[[ Dataset entries, beginning ]]

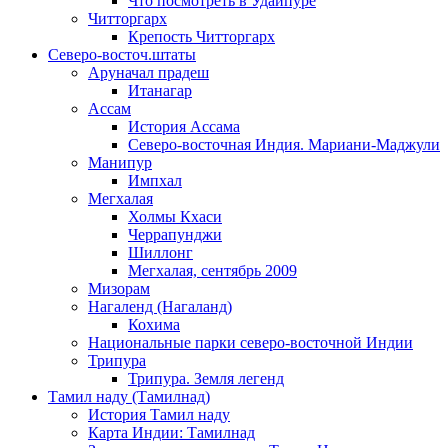
Что посмотреть в Удайпуре
Читторгарх
Крепость Читторгарх
Северо-восточ.штаты
Аруначал прадеш
Итанагар
Ассам
История Ассама
Северо-восточная Индия. Мариани-Маджули
Манипур
Импхал
Мегхалая
Холмы Кхаси
Черрапунджи
Шиллонг
Мегхалая, сентябрь 2009
Мизорам
Нагаленд (Нагаланд)
Кохима
Национальные парки северо-восточной Индии
Трипура
Трипура. Земля легенд
Тамил наду (Тамилнад)
История Тамил наду
Карта Индии: Тамилнад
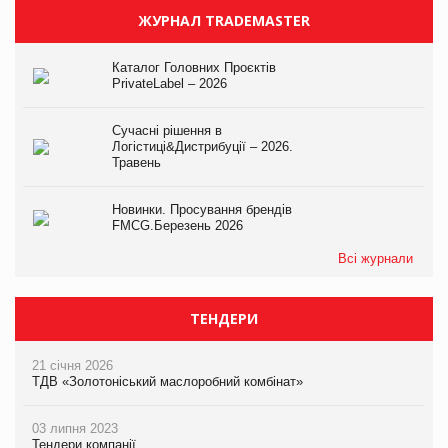
ЖУРНАЛ TRADEMASTER
Каталог Головних Проєктів
PrivateLabel – 2026
Сучасні рішення в
Логістиці&Дистрибуції – 2026.
Травень
Новинки. Просування брендів
FMCG.Березень 2026
Всі журнали
ТЕНДЕРИ
21 січня 2026
ТДВ «Золотоніський маслоробний комбінат»
03 липня 2023
Тендери компанії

[[ Dataset entries, end ]]

◆ Task instructions: From the line that contains "Национальные парки северо-восточной Индии" down to the final line of the entries above, please copy each line exactly, excluding pictures.

◆ Output for this exercise:
Национальные парки северо-восточной Индии
Трипура
Трипура. Земля легенд
Тамил наду (Тамилнад)
История Тамил наду
Карта Индии: Тамилнад
ЖУРНАЛ TRADEMASTER
Каталог Головних Проєктів
PrivateLabel – 2026
Сучасні рішення в
Логістиці&Дистрибуції – 2026.
Травень
Новинки. Просування брендів
FMCG.Березень 2026
Всі журнали
ТЕНДЕРИ
21 січня 2026
ТДВ «Золотоніський маслоробний комбінат»
03 липня 2023
Тендери компанії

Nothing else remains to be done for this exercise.